◆ EXERCISE INSTRUCTIONS: Reproduce the records that follow exactly; any picture among them stays out.
··· RECORDS SHOWN ···
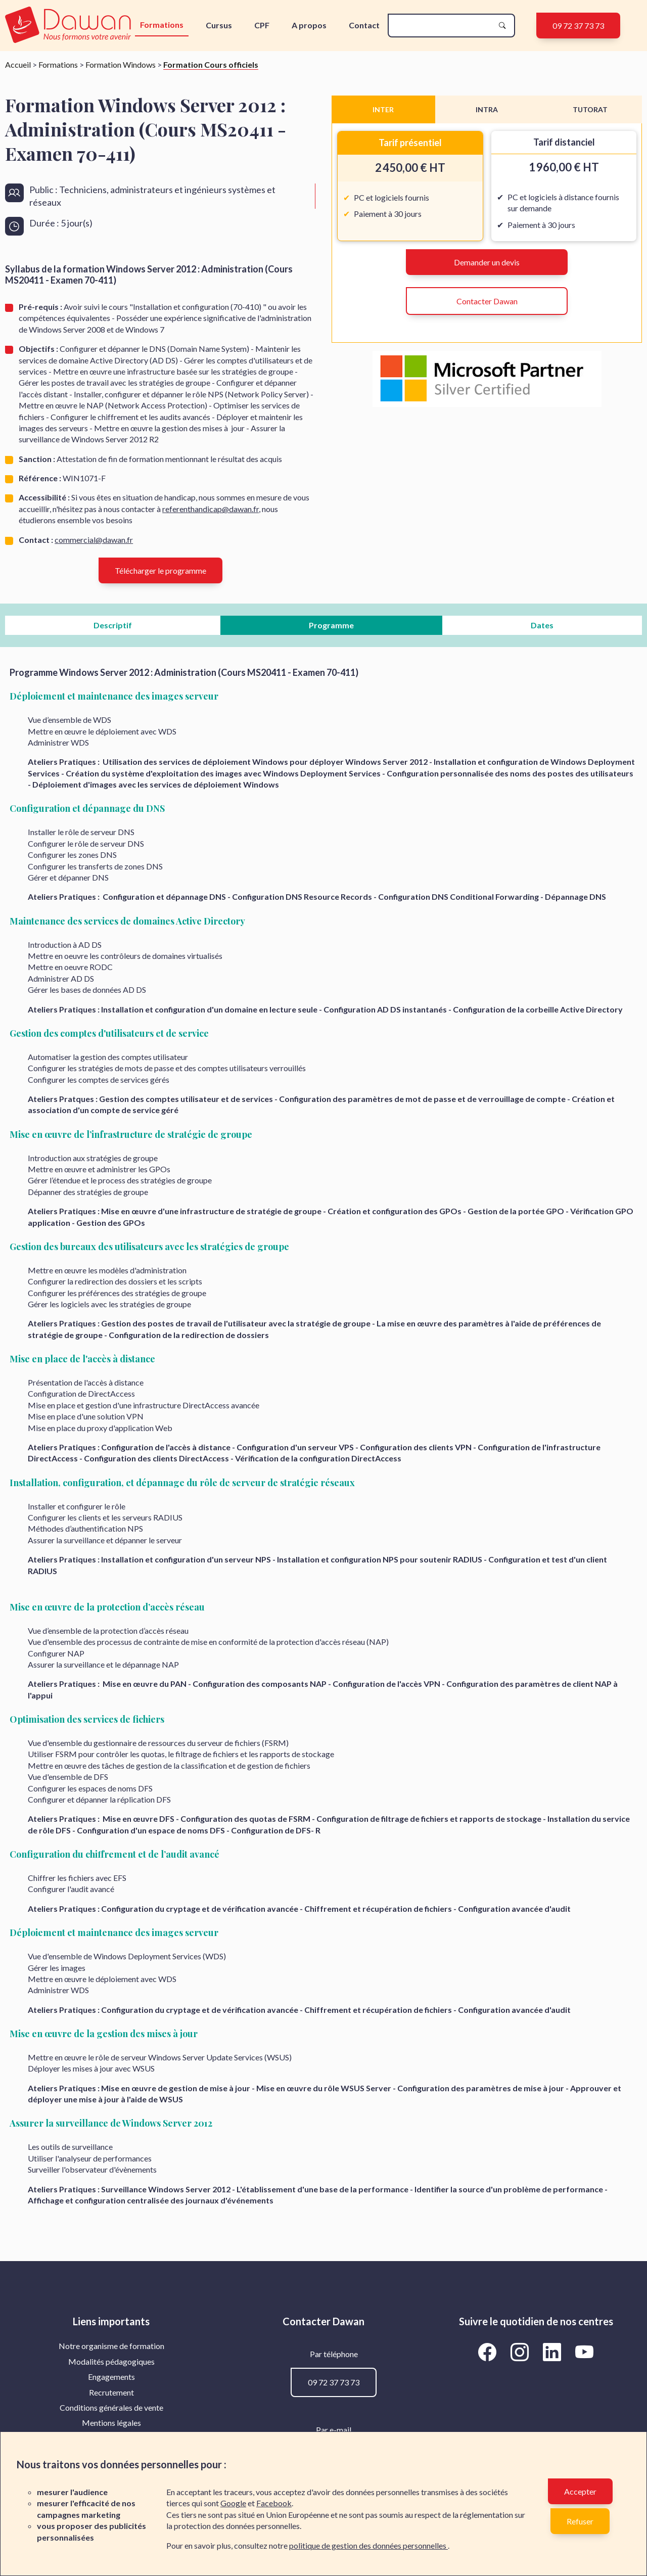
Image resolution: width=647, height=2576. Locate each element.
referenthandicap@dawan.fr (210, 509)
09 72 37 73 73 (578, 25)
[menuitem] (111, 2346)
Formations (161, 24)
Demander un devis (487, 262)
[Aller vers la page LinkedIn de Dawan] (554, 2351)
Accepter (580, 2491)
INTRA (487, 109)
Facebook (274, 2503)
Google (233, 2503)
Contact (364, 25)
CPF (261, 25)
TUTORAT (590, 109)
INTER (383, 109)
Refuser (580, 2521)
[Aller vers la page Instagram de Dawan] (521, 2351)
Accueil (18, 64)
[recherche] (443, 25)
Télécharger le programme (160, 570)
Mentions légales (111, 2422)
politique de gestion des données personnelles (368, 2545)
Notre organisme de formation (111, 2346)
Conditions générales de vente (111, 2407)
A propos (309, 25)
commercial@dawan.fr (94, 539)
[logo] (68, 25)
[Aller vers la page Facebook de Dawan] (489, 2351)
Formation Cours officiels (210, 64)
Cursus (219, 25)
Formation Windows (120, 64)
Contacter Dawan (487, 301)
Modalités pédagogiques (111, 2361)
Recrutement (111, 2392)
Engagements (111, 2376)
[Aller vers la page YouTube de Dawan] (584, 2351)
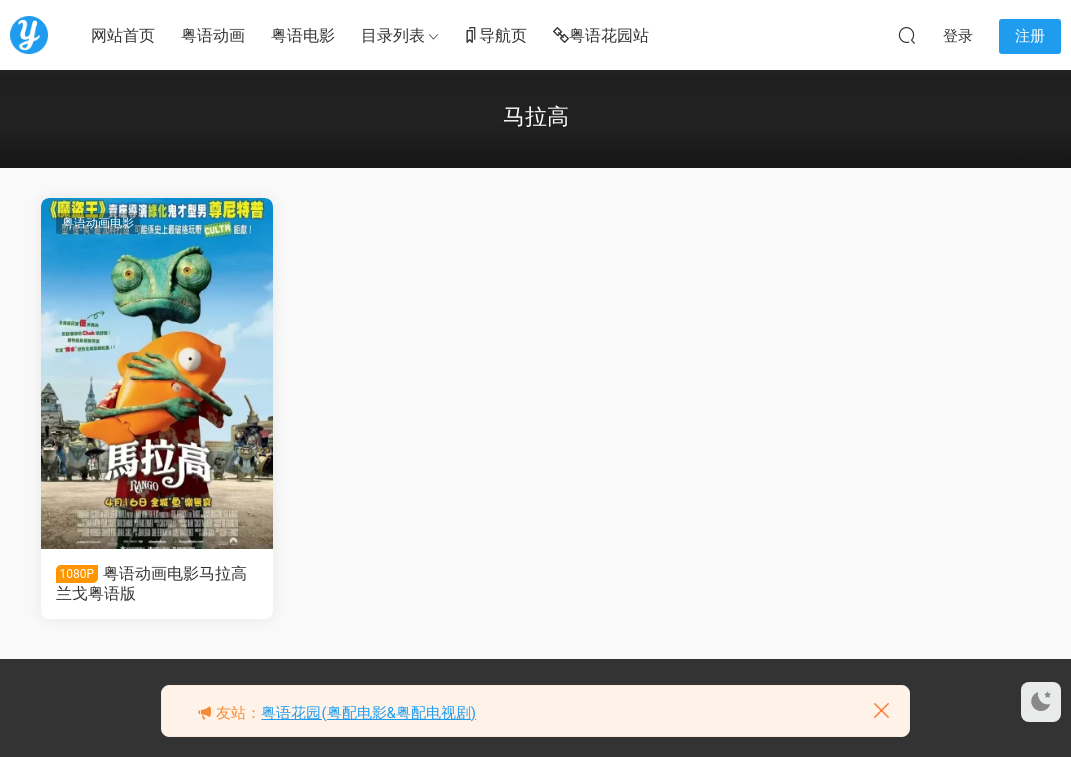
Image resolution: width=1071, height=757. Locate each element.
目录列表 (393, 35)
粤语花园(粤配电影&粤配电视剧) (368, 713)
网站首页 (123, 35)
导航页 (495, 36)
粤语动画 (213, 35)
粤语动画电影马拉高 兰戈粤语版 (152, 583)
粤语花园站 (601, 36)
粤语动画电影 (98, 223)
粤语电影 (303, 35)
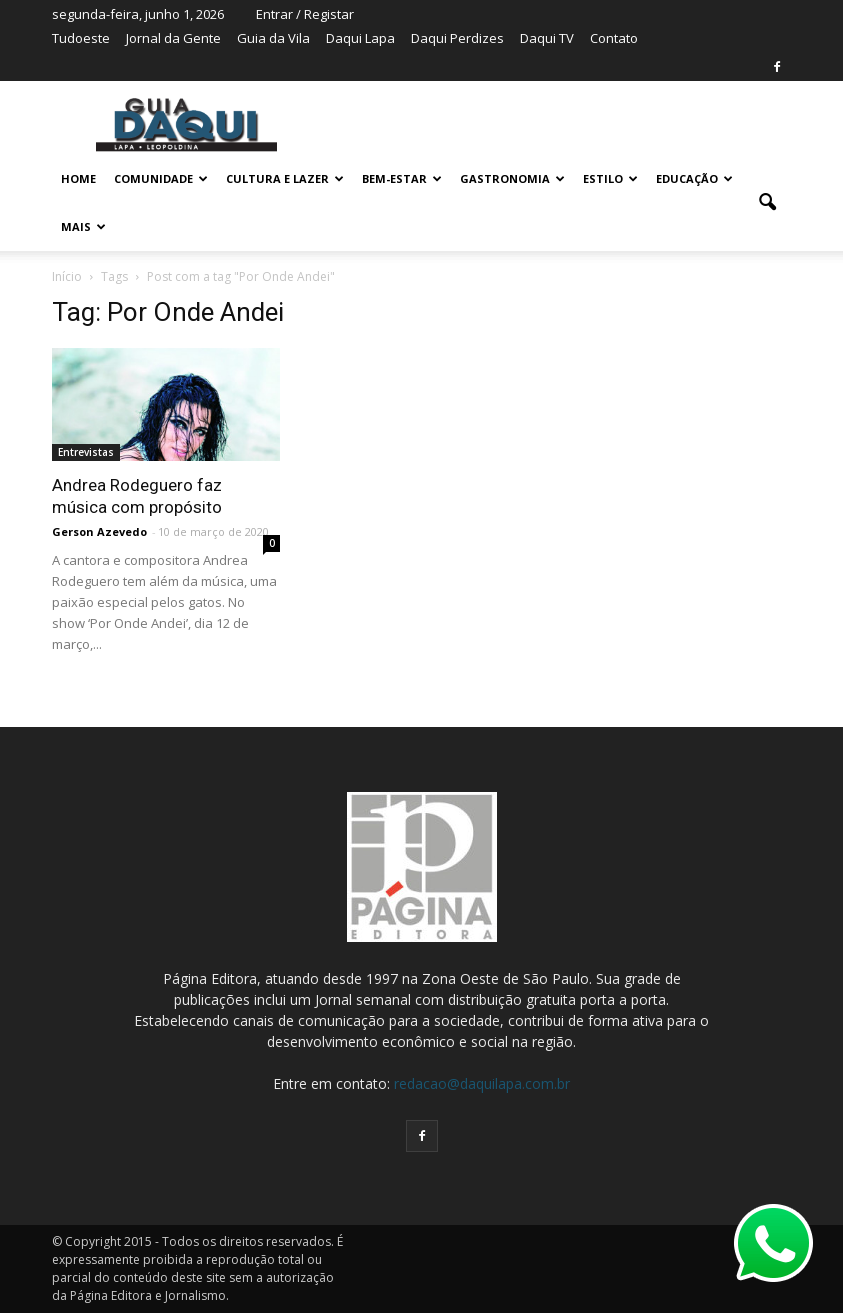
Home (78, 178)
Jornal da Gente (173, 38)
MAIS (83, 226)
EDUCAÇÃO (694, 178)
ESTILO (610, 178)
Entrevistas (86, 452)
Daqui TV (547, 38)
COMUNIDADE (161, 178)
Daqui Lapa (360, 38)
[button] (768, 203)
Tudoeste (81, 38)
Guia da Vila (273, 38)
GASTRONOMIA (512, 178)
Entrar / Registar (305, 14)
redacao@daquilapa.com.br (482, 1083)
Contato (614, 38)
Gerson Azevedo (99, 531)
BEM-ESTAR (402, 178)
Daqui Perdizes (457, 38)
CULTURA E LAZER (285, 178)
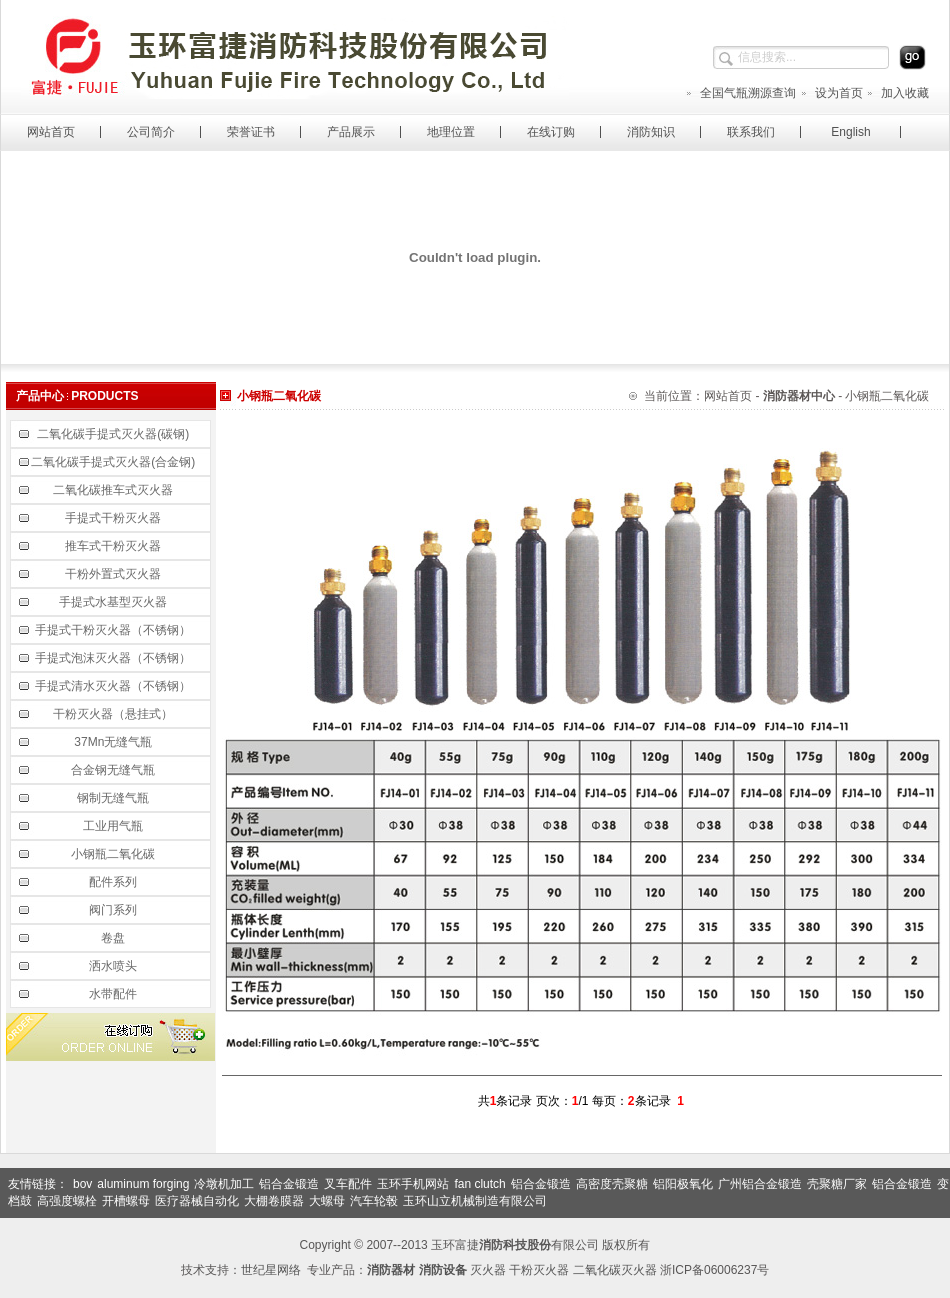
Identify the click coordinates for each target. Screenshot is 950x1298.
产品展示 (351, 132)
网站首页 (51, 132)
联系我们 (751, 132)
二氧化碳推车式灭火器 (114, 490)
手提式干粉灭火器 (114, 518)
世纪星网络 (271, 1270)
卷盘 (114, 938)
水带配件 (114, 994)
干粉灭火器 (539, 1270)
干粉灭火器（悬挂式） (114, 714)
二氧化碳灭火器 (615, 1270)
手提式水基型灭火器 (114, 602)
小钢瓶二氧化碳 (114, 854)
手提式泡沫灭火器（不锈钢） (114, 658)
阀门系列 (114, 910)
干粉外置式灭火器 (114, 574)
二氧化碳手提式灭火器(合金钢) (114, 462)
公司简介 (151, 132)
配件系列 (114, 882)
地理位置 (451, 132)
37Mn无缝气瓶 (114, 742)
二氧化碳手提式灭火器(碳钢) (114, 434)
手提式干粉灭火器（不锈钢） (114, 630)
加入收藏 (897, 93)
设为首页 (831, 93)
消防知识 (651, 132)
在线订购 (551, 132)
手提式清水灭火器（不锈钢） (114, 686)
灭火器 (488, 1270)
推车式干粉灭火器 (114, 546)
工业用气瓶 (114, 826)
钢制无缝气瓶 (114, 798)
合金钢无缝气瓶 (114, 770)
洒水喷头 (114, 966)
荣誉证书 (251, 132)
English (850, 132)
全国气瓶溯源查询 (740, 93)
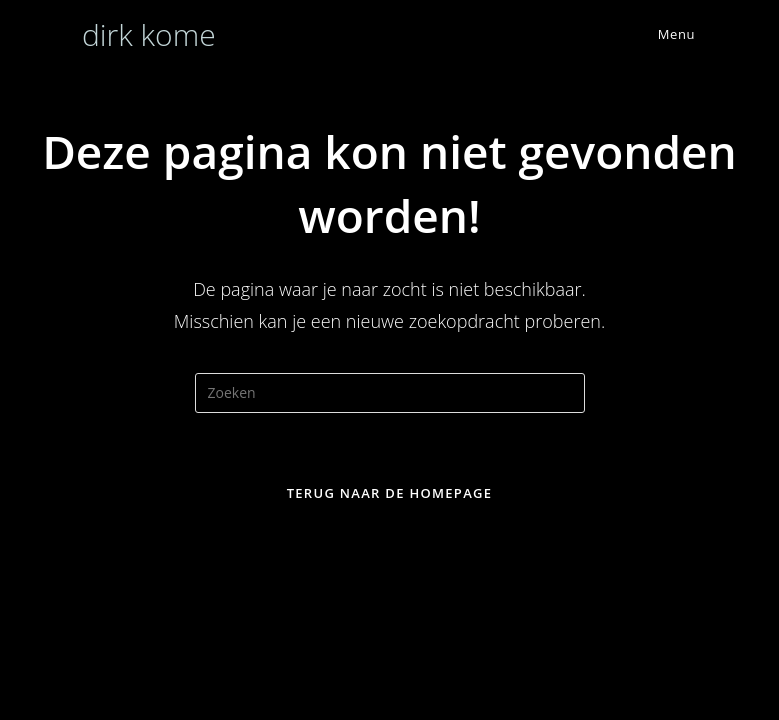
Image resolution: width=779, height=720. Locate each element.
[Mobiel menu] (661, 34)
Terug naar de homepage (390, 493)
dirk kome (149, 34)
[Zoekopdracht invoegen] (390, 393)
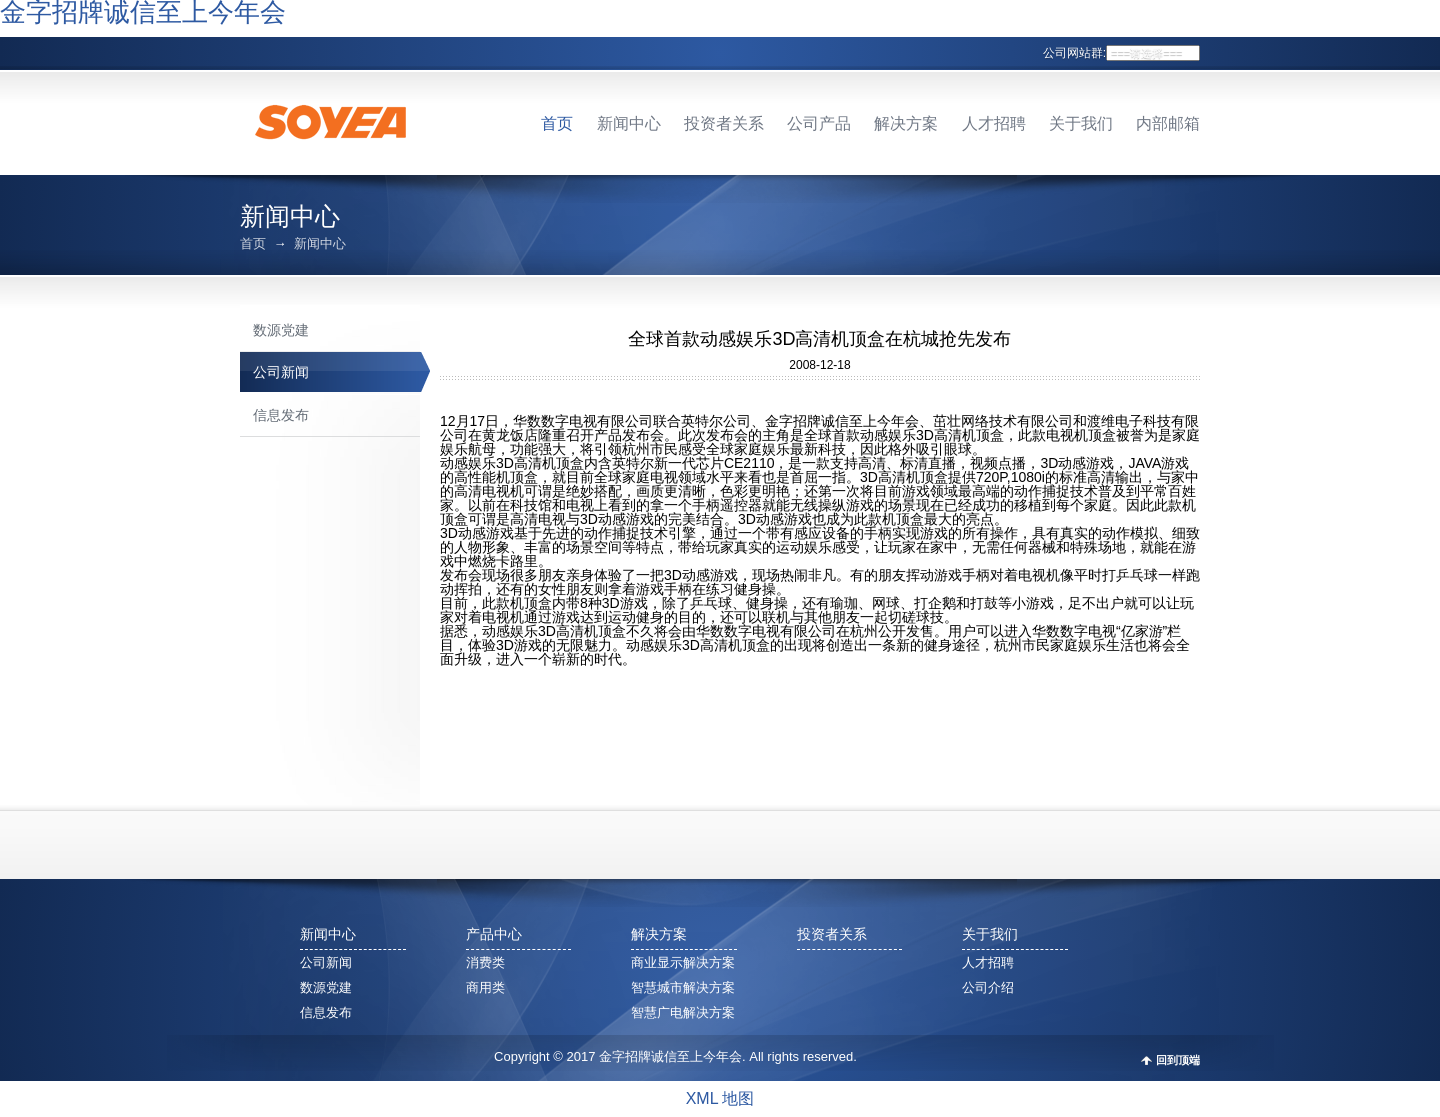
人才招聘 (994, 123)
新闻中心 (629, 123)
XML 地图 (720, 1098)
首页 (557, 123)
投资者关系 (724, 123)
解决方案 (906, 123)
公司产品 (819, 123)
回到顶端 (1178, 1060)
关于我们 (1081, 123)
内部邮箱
···
◆ SOLUTION TO THIS EXERCISE:
Image resolution: width=647, height=2576. Locate each element.
referenthandicap@dawan.fr (210, 509)
09 72 37 73 73 (578, 25)
[menuitem] (111, 2346)
Formations (161, 24)
Demander un devis (487, 262)
[Aller vers la page LinkedIn de Dawan] (554, 2351)
Accepter (580, 2491)
INTRA (487, 109)
Facebook (274, 2503)
Google (233, 2503)
Contact (364, 25)
CPF (261, 25)
TUTORAT (590, 109)
INTER (383, 109)
Refuser (580, 2521)
[Aller vers la page Instagram de Dawan] (521, 2351)
Accueil (18, 64)
[recherche] (443, 25)
Télécharger le programme (160, 570)
Mentions légales (111, 2422)
politique de gestion des données personnelles (368, 2545)
Notre organisme de formation (111, 2346)
Conditions générales de vente (111, 2407)
A propos (309, 25)
commercial@dawan.fr (94, 539)
[logo] (68, 25)
[Aller vers la page Facebook de Dawan] (489, 2351)
Formation Cours officiels (210, 64)
Cursus (219, 25)
Formation Windows (120, 64)
Contacter Dawan (487, 301)
Modalités pédagogiques (111, 2361)
Recrutement (111, 2392)
Engagements (111, 2376)
[Aller vers la page YouTube de Dawan] (584, 2351)
Image resolution: width=1071, height=757. Locate each element.
目录列表 (393, 35)
粤语花园(粤配电影&粤配电视剧) (368, 713)
网站首页 (123, 35)
导航页 (495, 36)
粤语动画 (213, 35)
粤语动画电影马拉高 兰戈粤语版 (152, 583)
粤语花园站 (601, 36)
粤语动画电影 (98, 223)
粤语电影 (303, 35)
Home (78, 178)
Jornal da Gente (173, 38)
MAIS (83, 226)
EDUCAÇÃO (694, 178)
ESTILO (610, 178)
Entrevistas (86, 452)
Daqui TV (547, 38)
COMUNIDADE (161, 178)
Daqui Lapa (360, 38)
[button] (768, 203)
Tudoeste (81, 38)
Guia da Vila (273, 38)
GASTRONOMIA (512, 178)
Entrar / Registar (305, 14)
redacao@daquilapa.com.br (482, 1083)
Contato (614, 38)
Gerson Azevedo (99, 531)
BEM-ESTAR (402, 178)
Daqui Perdizes (457, 38)
CULTURA E LAZER (285, 178)
Identify the click coordinates for each target. Screenshot is 950x1298.
产品展示 (351, 132)
网站首页 (51, 132)
联系我们 (751, 132)
二氧化碳推车式灭火器 (114, 490)
手提式干粉灭火器 (114, 518)
世纪星网络 (271, 1270)
卷盘 (114, 938)
水带配件 (114, 994)
干粉灭火器 (539, 1270)
干粉灭火器（悬挂式） (114, 714)
二氧化碳灭火器 (615, 1270)
手提式水基型灭火器 (114, 602)
小钢瓶二氧化碳 (114, 854)
手提式泡沫灭火器（不锈钢） (114, 658)
阀门系列 (114, 910)
干粉外置式灭火器 (114, 574)
二氧化碳手提式灭火器(合金钢) (114, 462)
公司简介 (151, 132)
配件系列 (114, 882)
地理位置 (451, 132)
37Mn无缝气瓶 (114, 742)
二氧化碳手提式灭火器(碳钢) (114, 434)
手提式干粉灭火器（不锈钢） (114, 630)
加入收藏 (897, 93)
设为首页 (831, 93)
消防知识 (651, 132)
在线订购 (551, 132)
手提式清水灭火器（不锈钢） (114, 686)
灭火器 (488, 1270)
推车式干粉灭火器 (114, 546)
工业用气瓶 (114, 826)
钢制无缝气瓶 (114, 798)
合金钢无缝气瓶 (114, 770)
洒水喷头 (114, 966)
荣誉证书 (251, 132)
English (850, 132)
全国气瓶溯源查询 (740, 93)
Image resolution: width=779, height=720. Locate each element.
[Mobiel menu] (661, 34)
Terug naar de homepage (390, 493)
dirk kome (149, 34)
[Zoekopdracht invoegen] (390, 393)
人才招聘 (994, 123)
新闻中心 (629, 123)
XML 地图 (720, 1098)
首页 (557, 123)
投资者关系 (724, 123)
解决方案 (906, 123)
公司产品 (819, 123)
回到顶端 (1178, 1060)
关于我们 (1081, 123)
内部邮箱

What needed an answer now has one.